● DATA UNDER STUDY
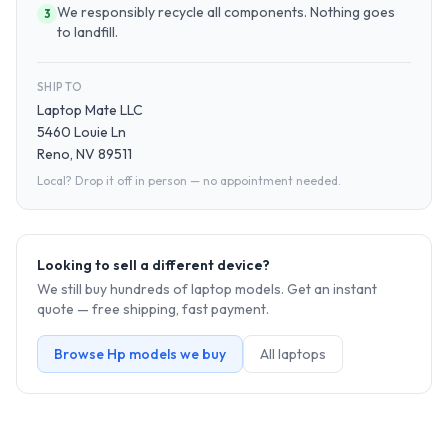
We responsibly recycle all components. Nothing goes
3
to landfill.
SHIP TO
Laptop Mate LLC
5460 Louie Ln
Reno, NV 89511
Local? Drop it off in person — no appointment needed.
Looking to sell a different device?
We still buy hundreds of
laptop
models. Get an instant
quote — free shipping, fast payment.
Browse
Hp
models we buy
All
laptop
s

● WHAT YOU WILL DO
Print the data word for word and omit the pictures.

● EXPECTED ANSWER
We responsibly recycle all components. Nothing goes
3
to landfill.
SHIP TO
Laptop Mate LLC
5460 Louie Ln
Reno, NV 89511
Local? Drop it off in person — no appointment needed.
Looking to sell a different device?
We still buy hundreds of
laptop
models. Get an instant
quote — free shipping, fast payment.
Browse
Hp
models we buy
All
laptop
s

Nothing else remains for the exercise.